### What to do
Scan the records for the line containing "in below Go". From there through the last line, write out each line exactly.

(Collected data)
+-------+

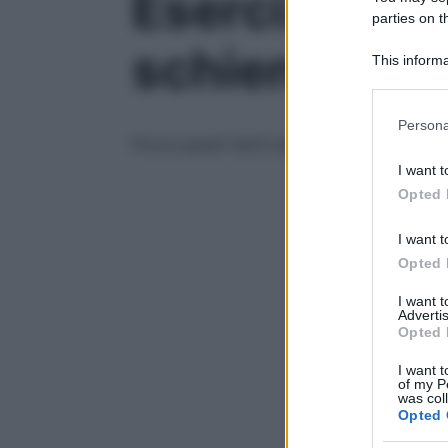
Esercizi di s
parties on t
schiena – Vi
This informa
Participants
Please note
Persona
information 
Prova questi facili esercizi di allungament
deny consent
I want t
in below Go
Opted 
I want t
Opted 
I want 
Advertis
Opted 
I want t
of my P
was col
Opted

+-------+

### Answer space
in below Go
Opted 
I want t
Opted 
I want 
Advertis
Opted 
I want t
of my P
was col
Opted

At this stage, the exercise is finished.